Tuesday, November 25, 2014

Raja Diving

It's hard to capture the number and variety of fish, photos just aren't the same as being down there, surrounded by them. There are so many different kinds, so many colors and shapes.

And sometimes large schools of fish. Our dive guide circled round behind this school to "herd" them towards us. 

But it's not just the fish. There are so many other amazing things to see. This is a clam on a coral.

These huge stingrays were digging in the sand, probably eating the garden eels. There were holes all over the bottom from previous digging. The fish were hanging around - perhaps to get the leftovers.

When we arrived our dive guide asked if there was anything particular we wanted to see. We asked if there were sea horses here since we'd never seen any. He said there were lots and he would show us. But they are pygmy sea horses, less than half an inch and they blend in almost perfectly with the soft coral they are on. I'm not sure how he spotted them. I could barely see them even with him pointing directly to them. Sometimes I'd just take photos blindly, assuming there must be something where he was pointing!

spot the sea horse

Monday, November 24, 2014

Raja Ampat

Here's the view of our resort from the lookout spot just behind the resort with the dive boats at the end of the dock.

One of the glorious sunsets. Love thos reflections :-)

One of our dives ended up under the mangroves with the sunlight streaming through them - beautiful.

All the diving has been great - so much to see!

Sunday, November 23, 2014

A Slice of Paradise

I'm writing this on the deck of our thatched hut overhanging the water. Juvenile black tipped sharks swim by just below us along with an assortment of other fish. A sting ray goes by. At low tide a heron searches for food on some exposed rocks. Parrots and hornbills are calling from the jungle behind the beach, we haven't see them yet. A lizard runs across the deck. Then a tiny hermit crab goes by in a nondescript shell; if it wasn't moving you never know it was something alive. A bright yellow little bird visits the open air bathroom while I'm brushing my teeth. A brilliant blue kingfisher lands nearby and chatters away. The ocean stretches out to the horizon, broken only by a few other small islands in the distance.

We're on Pulau Pef ("pulau" meaning island) about a three hour boat ride from Sorong, which is about a four hour flight from Jakarta. Although politically part of Indonesia, geographically it's an archipelago of islands just off the coast of western Papua New Guinea. The area is called Raja Ampat which means four kings, because there are four main islands. There are a few local villages in the vicinity but not much else.

We're at Raja4Divers. It was built relatively recently (2001) and is quite small - eight thatched huts holding maybe a dozen people. As with a lot of this trip we're the only English speaking North Americans. Everyone else is German speaking so we get separate briefings for everything. It limits our interaction with the other guests, not that we tend to be very social anyway.

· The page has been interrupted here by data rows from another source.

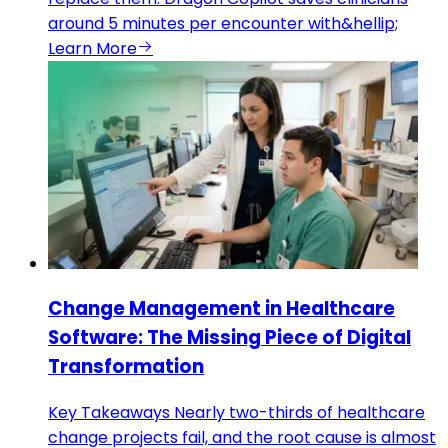
around 5 minutes per encounter with&hellip;
Learn More
Change Management in Healthcare
Software: The Missing Piece of Digital
Transformation
Key Takeaways Nearly two-thirds of healthcare
change projects fail, and the root cause is almost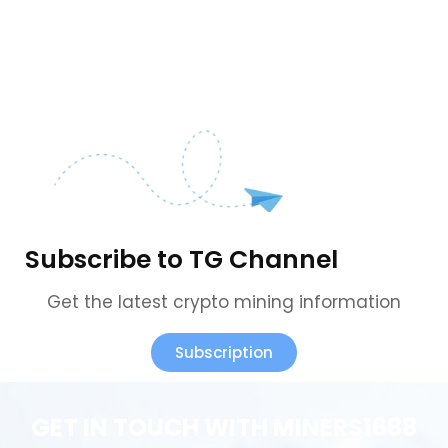
Subscribe to TG Channel
Get the latest crypto mining information
Subscription
GET IN TOUCH WITH MINERS1688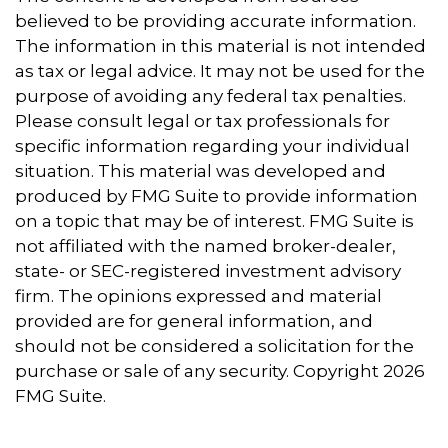
believed to be providing accurate information.
The information in this material is not intended
as tax or legal advice. It may not be used for the
purpose of avoiding any federal tax penalties.
Please consult legal or tax professionals for
specific information regarding your individual
situation. This material was developed and
produced by FMG Suite to provide information
on a topic that may be of interest. FMG Suite is
not affiliated with the named broker-dealer,
state- or SEC-registered investment advisory
firm. The opinions expressed and material
provided are for general information, and
should not be considered a solicitation for the
purchase or sale of any security. Copyright
2026
FMG Suite.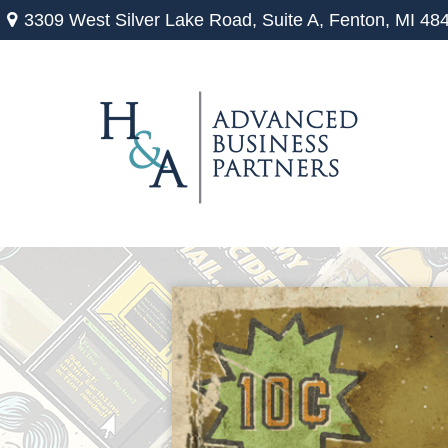
3309 West Silver Lake Road,
Suite A,
Fenton,
MI
48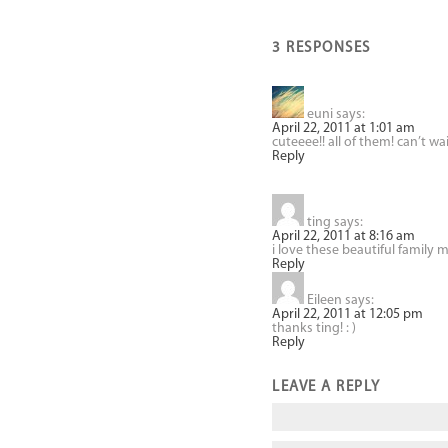
3 RESPONSES
euni
says:
April 22, 2011 at 1:01 am
cuteeee!! all of them! can’t wa
Reply
ting
says:
April 22, 2011 at 8:16 am
i love these beautiful family
Reply
Eileen
says:
April 22, 2011 at 12:05 pm
thanks ting! : )
Reply
LEAVE A REPLY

They even put us in the one hut separate from all the others.

There's no air conditioning anywhere except in the "camera" room. (where it's more to keep the humidity down than the temperature) Everything is built from local materials. Many of the staff are locals. Much of the food (fruits, vegetables, seafood) is also local. It's not "luxurious" from a western viewpoint. (No AC!) But it certainly seems like a slice of paradise to us.

Our first orientation dive was just on the "house reef" which starts under the dock. But it was still fantastic. So much coral, so many fish. It's a little overwhelming. We're used to pointing out the "good" fish and writing them in our logs, but here there are so many beautiful colourful fish that it’s hard to know where to start. There are lots and lots of healthy hard and soft corals. An outcrop covered with Christmas tree worms of all different colours. Giant clams, one that must be five feet across. Fish of all sizes, many big ones (which is a good sign that there's not too much fishing). And this was just off the dock!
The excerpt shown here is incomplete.